**What the task asks**
The result should consist solely of the line containing "What do you see at coordinates (268, 1315)" and the lines that follow it below, each reproduced exactly, the last line included.

**Data excerpts**
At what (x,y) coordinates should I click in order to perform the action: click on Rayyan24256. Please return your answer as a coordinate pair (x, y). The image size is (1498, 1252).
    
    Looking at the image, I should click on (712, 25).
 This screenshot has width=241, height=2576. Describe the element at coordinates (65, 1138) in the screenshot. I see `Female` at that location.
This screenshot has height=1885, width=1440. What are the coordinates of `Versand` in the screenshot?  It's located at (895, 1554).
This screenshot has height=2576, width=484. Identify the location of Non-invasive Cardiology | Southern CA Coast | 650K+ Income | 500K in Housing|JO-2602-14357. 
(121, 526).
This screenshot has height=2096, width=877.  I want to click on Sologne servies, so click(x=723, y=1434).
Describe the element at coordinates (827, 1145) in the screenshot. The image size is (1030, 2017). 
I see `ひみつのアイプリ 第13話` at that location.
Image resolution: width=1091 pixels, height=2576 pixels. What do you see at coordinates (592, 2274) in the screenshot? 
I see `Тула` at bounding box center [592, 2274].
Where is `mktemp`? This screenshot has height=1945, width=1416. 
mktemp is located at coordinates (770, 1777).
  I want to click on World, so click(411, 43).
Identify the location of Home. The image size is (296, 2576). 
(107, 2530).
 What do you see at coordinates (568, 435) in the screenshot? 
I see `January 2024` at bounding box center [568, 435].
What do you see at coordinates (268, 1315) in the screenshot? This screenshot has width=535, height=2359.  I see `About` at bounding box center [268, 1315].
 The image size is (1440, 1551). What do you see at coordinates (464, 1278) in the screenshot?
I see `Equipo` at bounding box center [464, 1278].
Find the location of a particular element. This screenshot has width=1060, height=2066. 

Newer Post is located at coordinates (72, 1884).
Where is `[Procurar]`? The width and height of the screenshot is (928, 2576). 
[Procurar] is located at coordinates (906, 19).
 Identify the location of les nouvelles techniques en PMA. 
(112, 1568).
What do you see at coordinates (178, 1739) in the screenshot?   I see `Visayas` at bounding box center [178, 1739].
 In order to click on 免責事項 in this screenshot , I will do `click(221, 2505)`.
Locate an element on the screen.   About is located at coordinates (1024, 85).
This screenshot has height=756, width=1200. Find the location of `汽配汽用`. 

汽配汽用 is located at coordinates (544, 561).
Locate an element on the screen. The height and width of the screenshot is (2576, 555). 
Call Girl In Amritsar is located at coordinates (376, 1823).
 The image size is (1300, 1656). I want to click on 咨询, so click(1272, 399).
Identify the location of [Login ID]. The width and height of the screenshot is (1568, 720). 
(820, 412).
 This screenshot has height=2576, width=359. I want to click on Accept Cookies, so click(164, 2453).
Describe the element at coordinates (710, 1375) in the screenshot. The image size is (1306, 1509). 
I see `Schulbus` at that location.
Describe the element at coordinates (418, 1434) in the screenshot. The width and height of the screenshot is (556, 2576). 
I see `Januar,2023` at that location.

**Your solution**
What do you see at coordinates (268, 1315) in the screenshot? This screenshot has width=535, height=2359.  I see `About` at bounding box center [268, 1315].
 The image size is (1440, 1551). What do you see at coordinates (464, 1278) in the screenshot?
I see `Equipo` at bounding box center [464, 1278].
Find the location of a particular element. This screenshot has width=1060, height=2066. 

Newer Post is located at coordinates (72, 1884).
Where is `[Procurar]`? The width and height of the screenshot is (928, 2576). 
[Procurar] is located at coordinates (906, 19).
 Identify the location of les nouvelles techniques en PMA. 
(112, 1568).
What do you see at coordinates (178, 1739) in the screenshot?   I see `Visayas` at bounding box center [178, 1739].
 In order to click on 免責事項 in this screenshot , I will do `click(221, 2505)`.
Locate an element on the screen.   About is located at coordinates (1024, 85).
This screenshot has height=756, width=1200. Find the location of `汽配汽用`. 

汽配汽用 is located at coordinates (544, 561).
Locate an element on the screen. The height and width of the screenshot is (2576, 555). 
Call Girl In Amritsar is located at coordinates (376, 1823).
 The image size is (1300, 1656). I want to click on 咨询, so click(1272, 399).
Identify the location of [Login ID]. The width and height of the screenshot is (1568, 720). 
(820, 412).
 This screenshot has height=2576, width=359. I want to click on Accept Cookies, so click(164, 2453).
Describe the element at coordinates (710, 1375) in the screenshot. The image size is (1306, 1509). 
I see `Schulbus` at that location.
Describe the element at coordinates (418, 1434) in the screenshot. The width and height of the screenshot is (556, 2576). 
I see `Januar,2023` at that location.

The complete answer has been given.